The first part of the study was a single-centred, lead-in, open-label study involving 12 patients receiving motixafortide plus G-CSF designed for dose determination, while the second part involved 122 patients who were randomised in a 2:1 ratio in a double-blinded, placebo-controlled and multi-centre study.
The primary objective of the study was to determine the superiority of a single dose of motixafortide plus G-CSF compared to placebo plus G-CSF for mobilising equal to or more than six million CD34+ cells in up to two apheresis sessions.
The study demonstrated that 67.5% of patients with Aphexda plus G-CSF achieved the stem cell collection goal of equal to or more than six million CD34+ cells/kg within two apheresis sessions compared to 9.5% for the placebo plus G-CSF regimen evaluated by a central laboratory.

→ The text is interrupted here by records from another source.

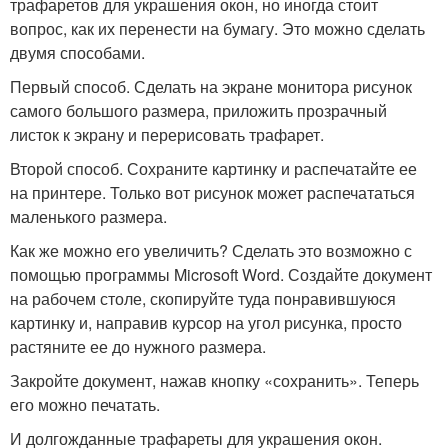
трафаретов для украшения окон, но иногда стоит
вопрос, как их перенести на бумагу. Это можно сделать
двумя способами.
Первый способ. Сделать на экране монитора рисунок
самого большого размера, приложить прозрачный
листок к экрану и перерисовать трафарет.
Второй способ. Сохраните картинку и распечатайте ее
на принтере. Только вот рисунок может распечататься
маленького размера.
Как же можно его увеличить? Сделать это возможно с
помощью программы Microsoft Word. Создайте документ
на рабочем столе, скопируйте туда понравившуюся
картинку и, направив курсор на угол рисунка, просто
растяните ее до нужного размера.
Закройте документ, нажав кнопку «сохранить». Теперь
его можно печатать.
И долгожданные трафареты для украшения окон.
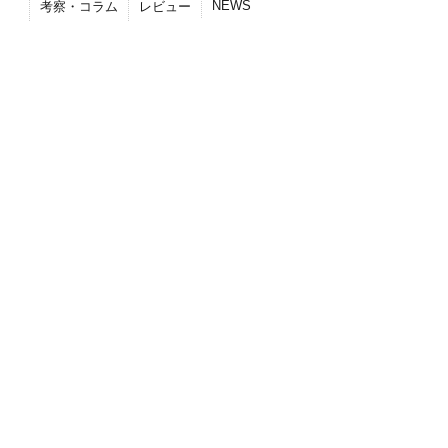
NEWS
考察・コラム
レビュー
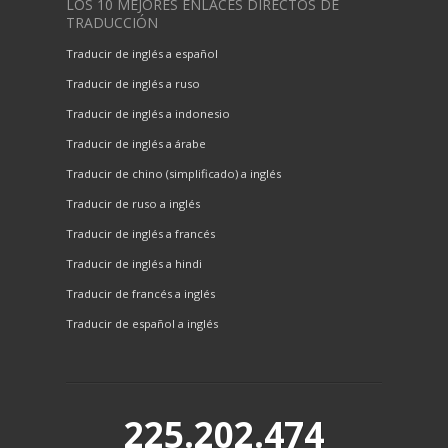
LOS 10 MEJORES ENLACES DIRECTOS DE
TRADUCCIÓN
Traducir de inglés a español
Traducir de inglés a ruso
Traducir de inglés a indonesio
Traducir de inglés a árabe
Traducir de chino (simplificado) a inglés
Traducir de ruso a inglés
Traducir de inglés a francés
Traducir de inglés a hindi
Traducir de francés a inglés
Traducir de español a inglés
225.202.474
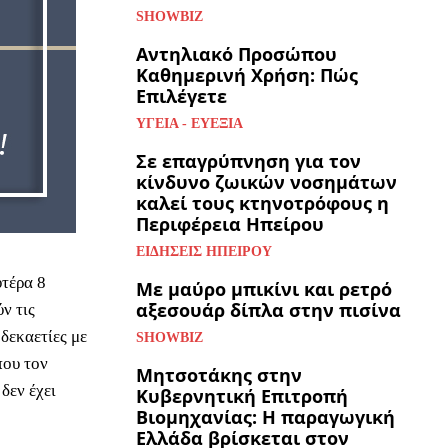
SHOWBIZ
Αντηλιακό Προσώπου
Καθημερινή Χρήση: Πώς
Επιλέγετε
ΥΓΕΊΑ - ΕΥΕΞΊΑ
Σε επαγρύπνηση για τον
κίνδυνο ζωικών νοσημάτων
καλεί τους κτηνοτρόφους η
Περιφέρεια Ηπείρου
ΕΙΔΉΣΕΙΣ ΗΠΕΊΡΟΥ
τέρα 8
Με μαύρο μπικίνι και ρετρό
αξεσουάρ δίπλα στην πισίνα
ν τις
δεκαετίες με
SHOWBIZ
που τον
Μητσοτάκης στην
δεν έχει
Κυβερνητική Επιτροπή
Βιομηχανίας: Η παραγωγική
Ελλάδα βρίσκεται στον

92.5% of patients reached the stem cell collection goal in up to two apheresis sessions in the Aphexda arm and 21.4% in the placebo arm, as determined by local laboratories.
The safety of the drug in the study was determined in 92 patients who were administered Aphexda 1.25mg/kg subcutaneously plus G-CSF, and 42 patients who received placebo plus G-CSF.
Serious adverse reactions were reported in 5.4% of patients receiving Aphexda plus G-CSF.
Injection site reactions, pruritus, flushing and back pain were the most common adverse reactions observed in patients during the study.
Clinical trials of motixafortide for additional conditions
The company is conducting clinical trials on motixafortide as monotherapy and in combination with natalizumab for stem cell mobilisation for gene therapies in sickle cell disease in collaboration with Washington University School of Medicine in St Louis, Missouri, US.
In collaboration with Columbia University, the company is also advancing a major development programme for motixafortide in first-line metastatic cancer patients.